According to the First Quarter 2019 Report on Economic and Financial Developments Report of the Bangko Sentral ng Pilipinas, the budget impasse resulted in an underspending of about P1 billion pesos per day, largely contributing to the decline in public construction activities from 8.6 percent in the first quarter of 2019 compared to the 22.6 percent a year ago and 11.8 percent last quarter.
Further, data from the Philippine Statistics Authority shows that growth, as measured by the gross domestic product (GDP), slid to 5.6 percent in the first quarter of 2019 from the 6.5 percent growth recorded in the first quarter of 2018.
Concrete plans for development
Having recognized its pitfalls, the government needs to come up with concrete plans for development to materialize.
In order to achieve the growth target of 6 to 7%, the Philippine economy will need to expand by an average of 6.1% over the next three quarters.
Based on data from the Department of Budget and Management (DBM), the government must disburse P792.97 billion for infrastructure from the second to fourth quartersto accelerate the implementation infrastructure projects and to reach the infrastructure-spending target of P1 trillion.
Accordingly, the Department of Public Works and Highways and the Department of Transportation made a combined spending commitment of P803.1 billion for the next three quarters of the year.
In addition to increased government spending, the administration’s plan of sparking the interest of foreign investors in Philippine infrastructure seems to be a priority.
This coming July, the Philippines seeks to showcase the infrastructure program to attract more investors during the fourth annual meeting of the Asian Infrastructure Investment Bank (AIIB) in the Asian Infrastructure Forum.
Notably, out of the 35 flagship projects, some will be financed by Chinese loans and grants such as the Philippine National Railways South Long-Haul and the Subic-Clark Railway.
With the help of the Japanese government, flagship infrastructure projects such as the North-South Commuter Railway and the Metro Manila Subway Project can be completed.
As for the government of the United States, they are interested in investing in infrastructure in the Philippines and, ultimately, in the ASEAN region in partnership with the private sector and multilateral lenders such as the ADB.
For its part, ADB’s cumulative investment in the country is at $19.3 billion with an average of $800 million yearly investment in the last 10 years.
Crucial time to construct the right foundation
As the “catch-up plan” entails government spending to expand the economy and to seek investment opportunities from foreign entities, both public and private, much emphasis should be on the implementation of the “Build, Build, Build!” agenda itself, taking into consideration the possible roadblocks ahead.
While the timely and speedy implementation of the “Build, Build, Build!” projects should be prioritized, the safety and quality of our country’s infrastructure has to keep up with global standards and rising expectations of Filipinos.
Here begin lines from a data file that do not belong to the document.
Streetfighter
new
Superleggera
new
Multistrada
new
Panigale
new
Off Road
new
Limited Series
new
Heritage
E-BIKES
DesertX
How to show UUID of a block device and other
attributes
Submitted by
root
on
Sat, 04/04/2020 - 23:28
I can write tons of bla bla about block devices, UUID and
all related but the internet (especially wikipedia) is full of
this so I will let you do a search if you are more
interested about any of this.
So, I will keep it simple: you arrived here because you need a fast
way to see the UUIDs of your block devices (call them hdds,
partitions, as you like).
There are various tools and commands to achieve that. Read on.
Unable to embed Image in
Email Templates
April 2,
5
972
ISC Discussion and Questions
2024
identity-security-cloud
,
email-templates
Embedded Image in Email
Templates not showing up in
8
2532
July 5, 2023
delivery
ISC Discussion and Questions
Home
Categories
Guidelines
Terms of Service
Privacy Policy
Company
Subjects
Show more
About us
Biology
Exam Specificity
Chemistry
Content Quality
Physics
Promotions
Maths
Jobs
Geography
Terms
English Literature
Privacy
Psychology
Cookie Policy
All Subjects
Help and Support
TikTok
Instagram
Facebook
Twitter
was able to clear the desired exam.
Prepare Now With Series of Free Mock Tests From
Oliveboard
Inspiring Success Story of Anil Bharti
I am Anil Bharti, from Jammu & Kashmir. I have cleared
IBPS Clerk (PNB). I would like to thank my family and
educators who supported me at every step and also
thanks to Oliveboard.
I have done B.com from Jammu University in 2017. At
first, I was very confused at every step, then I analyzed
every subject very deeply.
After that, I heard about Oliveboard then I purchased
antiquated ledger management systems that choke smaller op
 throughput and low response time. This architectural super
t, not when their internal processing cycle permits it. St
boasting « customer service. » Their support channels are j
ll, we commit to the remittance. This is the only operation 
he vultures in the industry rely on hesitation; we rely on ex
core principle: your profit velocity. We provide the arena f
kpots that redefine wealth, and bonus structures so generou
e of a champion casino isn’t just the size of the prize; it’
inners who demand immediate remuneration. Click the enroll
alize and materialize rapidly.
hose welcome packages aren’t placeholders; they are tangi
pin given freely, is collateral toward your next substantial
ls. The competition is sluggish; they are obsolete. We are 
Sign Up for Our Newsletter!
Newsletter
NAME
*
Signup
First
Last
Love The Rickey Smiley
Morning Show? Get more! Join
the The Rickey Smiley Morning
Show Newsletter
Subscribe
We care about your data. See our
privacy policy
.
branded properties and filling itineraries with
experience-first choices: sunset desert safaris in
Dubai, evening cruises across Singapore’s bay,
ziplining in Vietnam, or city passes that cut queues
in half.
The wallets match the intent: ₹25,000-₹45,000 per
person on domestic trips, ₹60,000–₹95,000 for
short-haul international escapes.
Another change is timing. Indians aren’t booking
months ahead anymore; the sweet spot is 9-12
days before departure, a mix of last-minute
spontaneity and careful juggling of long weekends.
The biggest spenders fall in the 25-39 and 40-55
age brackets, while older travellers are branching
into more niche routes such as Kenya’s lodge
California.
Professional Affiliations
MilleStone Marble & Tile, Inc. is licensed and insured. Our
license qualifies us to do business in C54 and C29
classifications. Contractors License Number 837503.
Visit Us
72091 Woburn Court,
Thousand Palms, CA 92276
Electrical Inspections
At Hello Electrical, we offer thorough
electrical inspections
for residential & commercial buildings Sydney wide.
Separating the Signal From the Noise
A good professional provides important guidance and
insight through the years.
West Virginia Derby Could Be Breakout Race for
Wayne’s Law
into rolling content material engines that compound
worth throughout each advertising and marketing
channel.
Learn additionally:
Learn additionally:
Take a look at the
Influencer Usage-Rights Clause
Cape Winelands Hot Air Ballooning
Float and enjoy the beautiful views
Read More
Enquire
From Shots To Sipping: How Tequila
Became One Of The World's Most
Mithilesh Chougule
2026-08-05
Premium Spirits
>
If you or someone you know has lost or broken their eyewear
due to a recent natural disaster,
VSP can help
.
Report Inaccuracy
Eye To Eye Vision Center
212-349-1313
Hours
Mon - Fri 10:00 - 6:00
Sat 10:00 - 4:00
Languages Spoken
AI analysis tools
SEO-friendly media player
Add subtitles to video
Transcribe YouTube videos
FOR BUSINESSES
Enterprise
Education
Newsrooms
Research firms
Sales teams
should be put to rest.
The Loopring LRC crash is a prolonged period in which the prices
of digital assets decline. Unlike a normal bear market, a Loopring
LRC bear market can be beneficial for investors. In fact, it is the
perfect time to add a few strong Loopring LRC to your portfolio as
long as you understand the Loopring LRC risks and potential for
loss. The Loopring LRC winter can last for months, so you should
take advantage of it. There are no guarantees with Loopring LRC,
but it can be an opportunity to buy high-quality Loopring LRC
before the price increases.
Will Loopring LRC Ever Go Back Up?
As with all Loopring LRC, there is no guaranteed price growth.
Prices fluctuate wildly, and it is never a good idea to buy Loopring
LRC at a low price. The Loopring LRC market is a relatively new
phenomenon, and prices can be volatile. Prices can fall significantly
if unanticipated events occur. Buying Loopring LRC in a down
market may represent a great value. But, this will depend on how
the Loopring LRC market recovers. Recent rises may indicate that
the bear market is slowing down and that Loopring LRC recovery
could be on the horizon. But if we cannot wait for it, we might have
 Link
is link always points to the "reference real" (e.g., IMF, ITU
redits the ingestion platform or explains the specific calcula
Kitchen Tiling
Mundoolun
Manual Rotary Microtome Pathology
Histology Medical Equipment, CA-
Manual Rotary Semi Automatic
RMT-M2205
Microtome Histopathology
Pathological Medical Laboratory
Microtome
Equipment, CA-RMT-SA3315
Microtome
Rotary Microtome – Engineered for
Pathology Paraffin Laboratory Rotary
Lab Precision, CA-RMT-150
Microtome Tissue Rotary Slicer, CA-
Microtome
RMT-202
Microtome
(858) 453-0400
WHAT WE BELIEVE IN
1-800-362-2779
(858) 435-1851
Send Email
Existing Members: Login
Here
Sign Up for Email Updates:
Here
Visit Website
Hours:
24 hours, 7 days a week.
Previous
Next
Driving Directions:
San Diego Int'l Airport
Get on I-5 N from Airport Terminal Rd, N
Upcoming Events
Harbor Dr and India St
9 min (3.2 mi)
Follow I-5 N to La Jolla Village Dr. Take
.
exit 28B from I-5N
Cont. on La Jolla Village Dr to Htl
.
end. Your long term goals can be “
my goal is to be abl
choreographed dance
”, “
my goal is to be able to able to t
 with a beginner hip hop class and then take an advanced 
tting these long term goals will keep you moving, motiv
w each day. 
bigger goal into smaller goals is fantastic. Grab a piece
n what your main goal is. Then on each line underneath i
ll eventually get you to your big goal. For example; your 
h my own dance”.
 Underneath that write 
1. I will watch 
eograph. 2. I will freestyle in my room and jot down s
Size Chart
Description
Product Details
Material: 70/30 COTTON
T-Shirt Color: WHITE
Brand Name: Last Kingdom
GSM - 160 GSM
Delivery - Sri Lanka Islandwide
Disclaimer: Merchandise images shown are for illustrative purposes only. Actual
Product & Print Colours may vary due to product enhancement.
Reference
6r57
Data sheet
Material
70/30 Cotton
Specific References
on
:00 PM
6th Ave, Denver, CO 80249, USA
Quality assurance of infrastructure projects should be underscored. The government shall likewise take into account the inevitable construction constraints due to weather conditions.
Moreover, private and public sector cooperation should be enhanced as it is essential to close the gaps. With the private sector on board, there can be more access to capital, stronger incentives for competence, and exposure to cheaper yet efficient technologies.
As the Philippines seeks to pave the way towards economic growth through infrastructure, the last three years of the Duterte administration is a crucial time to construct the right foundation for this goal. While the burden seems to be heavy on the government, rather than breaking, it must dig in and fill in the infrastructure gaps lest the very foundation of our future crumble into pieces.
Atty. Hannah Viola is a fellow at think tank Stratbase ADR Institute, partner of Philstar.com.